United States: Intervention or Empire?

Tony Judt, in a review entitled "The New World Order", writes in the most recent edition of the New Review of Books about the dilemma facing the United States in light of the world situation, post-Iraq.

Interestingly, in the first part of his review he compares the war in Iraq with the interventions in Bosnia and Kosovo(and the failure to intervene in Rwanda), and challenges those on the left to see the similarities between those previous humanitarian interventions and the positive humanitarian consequences of the invasion of Iraq, which are undeniable. This leads to a discussion of the difficulties of humanitarian intervention in the fact of the "new world order", and the general inability of the United Nations to reliably convene any international effort to deal with humanitarian crisis.

The alternative to the United Nations is, of course, the United States. In fact without the United States, there would have no intervention in either Bosnia or Kosovo. Of course without the United States there also would have been no invasion of Iraq. But war in Iraq, and the larger "war on terror", has led the United States to engage in questionable, illegal and frequently immoral tactics.

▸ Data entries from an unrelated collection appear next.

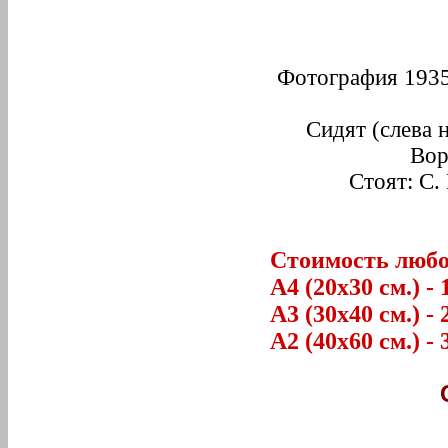
Фотография 1935
Сидят (слева 
Вор
Стоят: С.
Стоимость любог
А4 (20х30 см.) - 
А3 (30х40 см.) - 
А2 (40х60 см.) - 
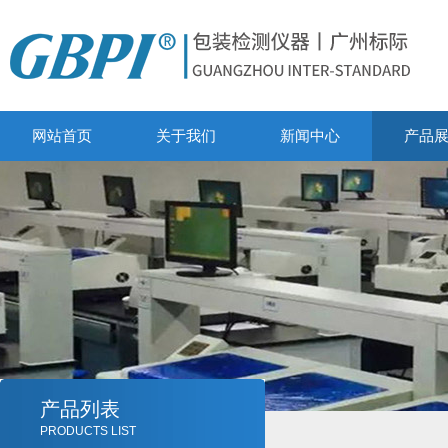
网站首页
关于我们
新闻中心
产品
产品列表
PRODUCTS LIST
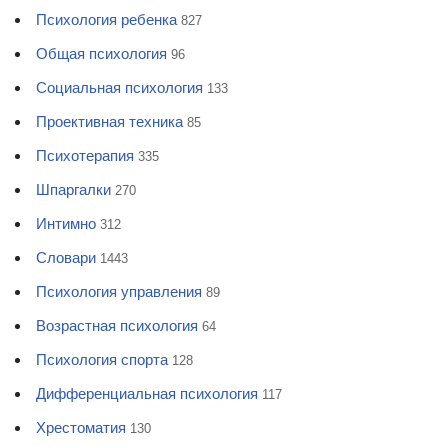
Психология ребенка
827
Общая психология
96
Социальная психология
133
Проективная техника
85
Психотерапия
335
Шпаргалки
270
Интимно
312
Словари
1443
Психология управления
89
Возрастная психология
64
Психология спорта
128
Дифференциальная психология
117
Хрестоматия
130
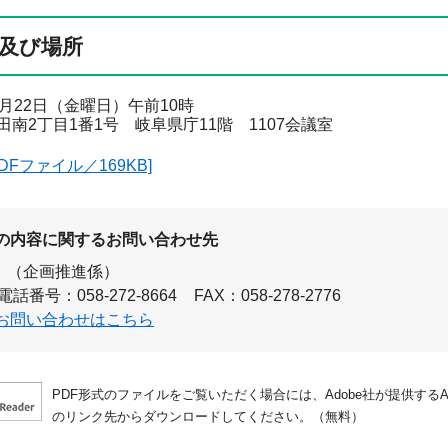
及び場所
月22日（金曜日）午前10時
南2丁目1番1号 岐阜県庁11階 1107会議室
DFファイル／169KB]
の内容に関するお問い合わせ先
（企画推進係）
電話番号：058-272-8664
FAX：058-278-2776
お問い合わせはこちら
PDF形式のファイルをご覧いただく場合には、Adobe社が提供するAdo
のリンク先からダウンロードしてください。（無料）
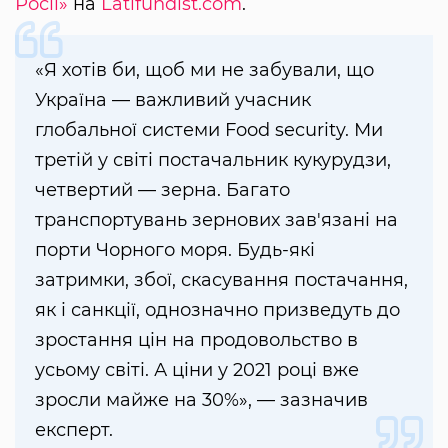
Росії»
на
Latifundist.com
.
«Я хотів би, щоб ми не забували, що
Україна — важливий учасник
глобальної системи Food security. Ми
третій у світі постачальник кукурудзи,
четвертий — зерна. Багато
транспортувань зернових зав'язані на
порти Чорного моря. Будь-які
затримки, збої, скасування постачання,
як і санкції, однозначно призведуть до
зростання цін на продовольство в
усьому світі. А ціни у 2021 році вже
зросли майже на 30%», — зазначив
експерт.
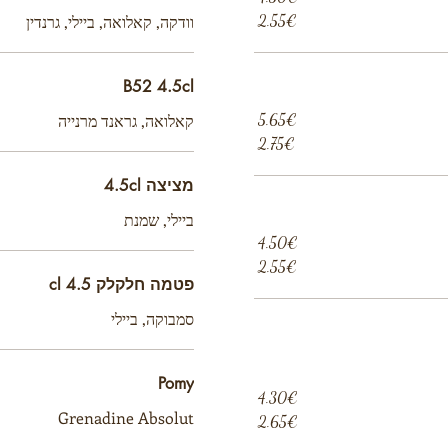
‏2.55 ‏€
וודקה, קאלואה, ביילי, גרנדין
B52 4.5cl
‏5.65 ‏€
קאלואה, גראנד מרנייה
‏2.75 ‏€
מציצה 4.5cl
ביילי, שמנת
‏4.50 ‏€
‏2.55 ‏€
פטמה חלקלק 4.5 cl
סמבוקה, ביילי
Pomy
‏4.30 ‏€
Grenadine Absolut
‏2.65 ‏€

"The unrepublican veneration of our presidential 'leader' has made it uniquely difficult for Americans to see their country's behavior as others see it. The latest report from Amnesty International—which says nothing that the rest of the world doesn't already know or believe but which has been denied and ridiculed by President Bush —is a case in point. The United States 'renders' (i.e., kidnaps and hands over) targeted suspects to third-party states for interrogation and torture beyond the reach of US law and the press. The countries to whom we outsource this task include Egypt, Saudi Arabia, Jordan, Syria (!), Pakistan— and Uzbekistan. Where outsourcing is impractical, we import qualified interrogators from abroad: in September 2002 a visiting Chinese '
delegation' was invited to participate in the 'interrogation' of ethnic Uighur detainees held at Guantánamo."

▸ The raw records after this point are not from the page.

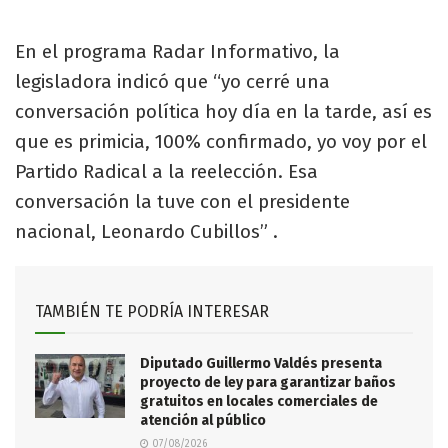
En el programa Radar Informativo, la
legisladora indicó que “yo cerré una
conversación política hoy día en la tarde, así es
que es primicia, 100% confirmado, yo voy por el
Partido Radical a la reelección. Esa
conversación la tuve con el presidente
nacional, Leonardo Cubillos” .
TAMBIÉN TE PODRÍA INTERESAR
Diputado Guillermo Valdés presenta
proyecto de ley para garantizar baños
gratuitos en locales comerciales de
atención al público
07/08/2026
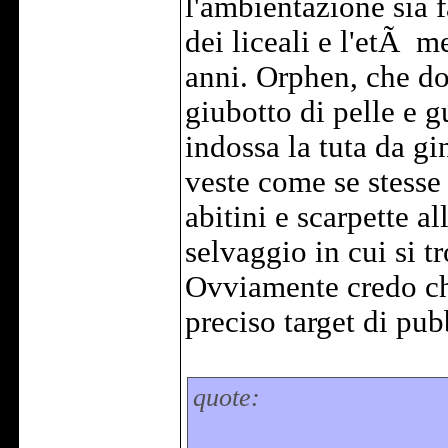
l'ambientazione sia 
dei liceali e l'etÃ 
anni. Orphen, che do
giubotto di pelle e g
indossa la tuta da gi
veste come se stesse
abitini e scarpette a
selvaggio in cui si t
Ovviamente credo che 
preciso target di pub
quote:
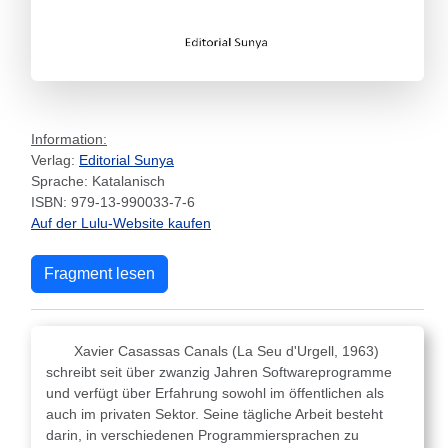
Information:
Verlag:
Editorial Sunya
Sprache: Katalanisch
ISBN: 979-13-990033-7-6
Auf der Lulu-Website kaufen
Fragment lesen
Xavier Casassas Canals (La Seu d'Urgell, 1963)
schreibt seit über zwanzig Jahren Softwareprogramme
und verfügt über Erfahrung sowohl im öffentlichen als
auch im privaten Sektor. Seine tägliche Arbeit besteht
darin, in verschiedenen Programmiersprachen zu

All of this is of course well known to those who have followed the progress of the "war on terror" and the war in Iraq. But Judt has a larger point to make about the corrupting influence of these tactics:

"Historians and pundits who leap aboard the bandwagon of American Empire have forgotten a little too quickly that for an empire to be born, a republic has first to die. In the longer run no country can expect to behave imperially—brutally, contemptuously, illegally—abroad while preserving republican values at home. For it is a mistake to suppose that institutions alone will save a republic from the abuses of power to which empire inevitably leads. It is not institutions that make or break republics, it is men. And in the United States today, the men (and women) of the country's political class have failed. Congress appears helpless to impede the concentration of power in the executive branch; indeed, with few exceptions it has contributed actively and even enthusiastically to the process."

I think what Judt is discussing is clearly the worst case scenario. And yet it is clear that the potentially unending "war on terror" has had a profound effect on our domestic politics, with Republicans more then willing to use the issue of terrorism and national security to pound Democrats at the polls. How profound has the effect been on our nation? Could an uneding war threaten our very democracy? Judt says yes.

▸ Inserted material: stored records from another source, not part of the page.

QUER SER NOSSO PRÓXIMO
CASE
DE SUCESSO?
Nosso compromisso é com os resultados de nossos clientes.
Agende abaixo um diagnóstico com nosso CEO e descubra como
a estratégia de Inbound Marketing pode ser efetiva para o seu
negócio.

"For there is a precedent in modern Western history for a country whose leader exploits national humiliation and fear to restrict public freedoms; for a government that makes permanent war as a tool of state policy and arranges for the torture of its political enemies; for a ruling class that pursues divisive social goals under the guise of national "values"; for a culture that asserts its unique destiny and superiority and that worships military prowess; for a political system in which the dominant party manipulates procedural rules and threatens to change the law in order to get its own way; where journalists are intimidated into confessing their errors and made to do public penance. Europeans in particular have experienced such a regime in the recent past and they have a word for it. That word is not 'democracy.'"

It's quite obvious what "precedent" he's referring to. While the historical circumstances are almost completely different, the principles he's referring to, such as the use of or threat of war to influence politics at home, remain the same. And the similarities to much of what is happening in America today are troubling. Is our democracy threatened? I think the ideals of American democracy are considerably stronger then many on the left or the right believe, and yet it's hard to not worry about the willingness of those on the right who would divide the American public on something as crucial as our own security for their personal political gain. To what lengths will they go for political gain? Certainly even the most staunchly Republican politicians believe whole-heartedly in American democracy. Yet democracy is undermined one small step at a time, and can't each step be justified by the need to defend the American people from an outside danger?


I can't say for sure what, if any, threat there is to American democracy right now. I don't believe such a thing can be known except in hindsight, unfortunately. But the topic is worth considerably more discussion, and I'll return to again another time.